The lethal anthrax bacteria turn into spores when frozen, but morph back into their dangerous state when temperatures warm.
Potentially this process can unleash widespread old bacteria across regions with melting permafrost, as a number of scientists have warned.
The Sakha Republic, east of this region, has some 200 burial grounds of animals that succumbed to anthrax in the past.
The authorities in insist the outbreak will not impact on venison exports. They stress it was restricted to the site around Tarko-Sale camp yet the warning of Professor Stammler, that the location is a reindeer crossroads, means there is no scope for complacency.
A spokesman for the governor said: ‘This case won’t affect exports or the quality of meat.’
Most exports go to Germany, Sweden, Finland and the UK.
‘This case is local, it is about one one centre – Yaro To lake in Yamalsky district. No other centres (of anthrax infection) have been discovered.

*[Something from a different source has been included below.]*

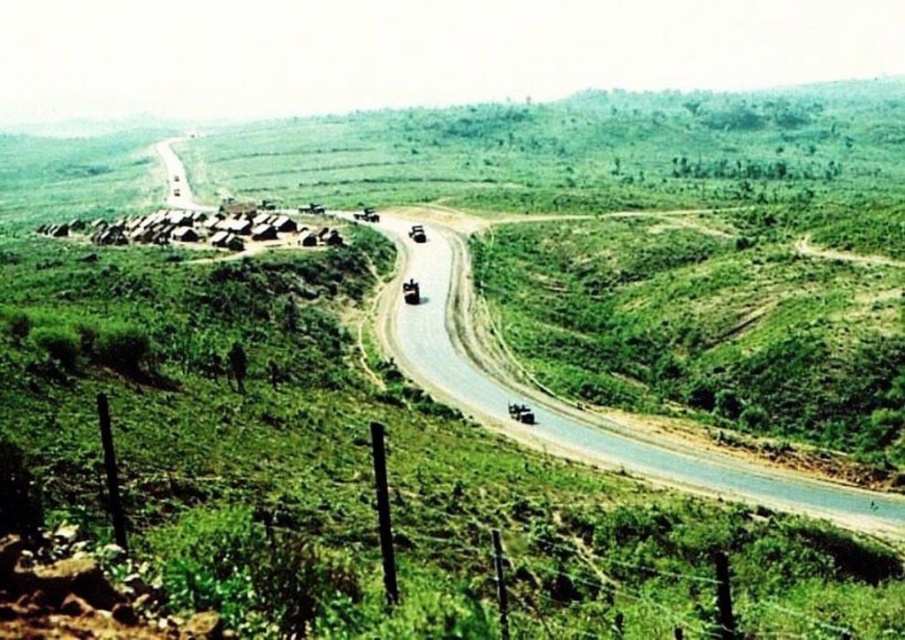 Which is more to the right, asphalt road at center or asphalt road at upper left?

asphalt road at center

Between asphalt road at center and asphalt road at upper left, which one has more height?

asphalt road at upper left is taller.

Where is `asphalt road at center`? This screenshot has height=640, width=905. asphalt road at center is located at coordinates (570, 404).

‘Control and safety measures have been restricted across the whole region. There is no single chance that infected venison will make it to slaughter complex: all of them, each and every patch is thoroughly checked in line with the highest standards.
‘We’re interested in exporting high-quality venison just like it has always been.

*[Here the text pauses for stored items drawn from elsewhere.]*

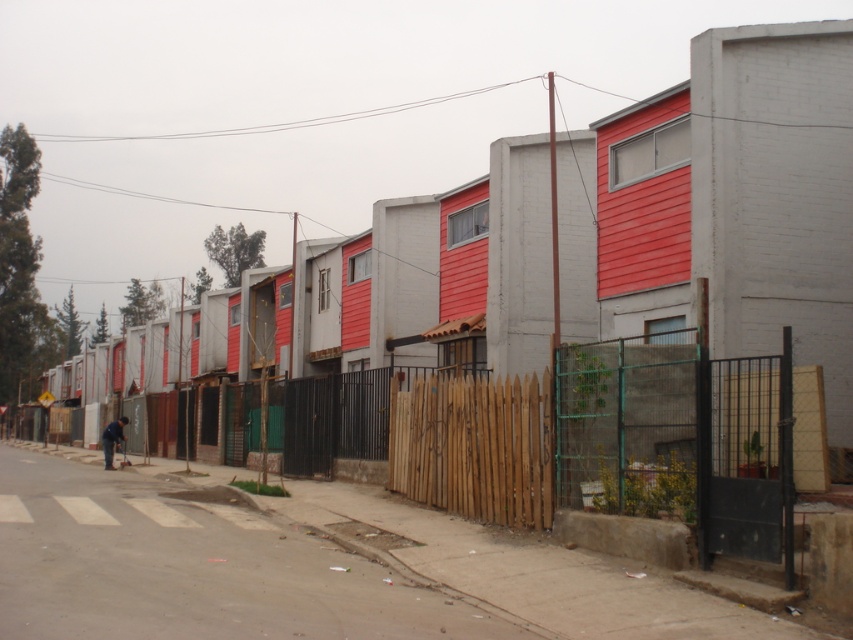 Who is positioned more to the right, concrete sidewalk at lower center or wooden fence at center?

wooden fence at center

Describe the element at coordinates (311, 570) in the screenshot. The width and height of the screenshot is (853, 640). I see `concrete sidewalk at lower center` at that location.

Is point (242, 528) positioned before point (682, 500)?

No, it is not.

Identify the location of concrete sidewalk at lower center. This screenshot has width=853, height=640. (311, 570).

Based on the photo, is concrete sidewalk at lower center shorter than brown wooden fence at center?

Yes, concrete sidewalk at lower center is shorter than brown wooden fence at center.

From the picture: Who is shorter, concrete sidewalk at lower center or brown wooden fence at center?

concrete sidewalk at lower center is shorter.

Is point (366, 620) closer to viewer compared to point (537, 406)?

Yes, it is.

The height and width of the screenshot is (640, 853). In order to click on concrete sidewalk at lower center in this screenshot , I will do `click(311, 570)`.

Who is taller, concrete sidewalk at lower center or dark blue jeans at lower left?

Standing taller between the two is dark blue jeans at lower left.

Who is more forward, (485, 605) or (111, 460)?

Point (485, 605) is more forward.

Identify the location of concrete sidewalk at lower center. This screenshot has width=853, height=640. (311, 570).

‘Our long-term history with foreign partners says that we are trusted and our reputation is precious. We’re hoping that this situation will not impact on attitudes towards Yamal products.’
Anthrax is an infection caused by the bacterium Bacillus anthracis. Among its forms are inhalation, which leads to fever, chest pain, and shortness of breath. The intestinal form presents with nausea, vomiting, diarrhea, or abdominal pain.
Until the 20th century, it killed hundreds of thousands of people and livestock each year.
Anthrax has been developed as a lethal weapon in the past.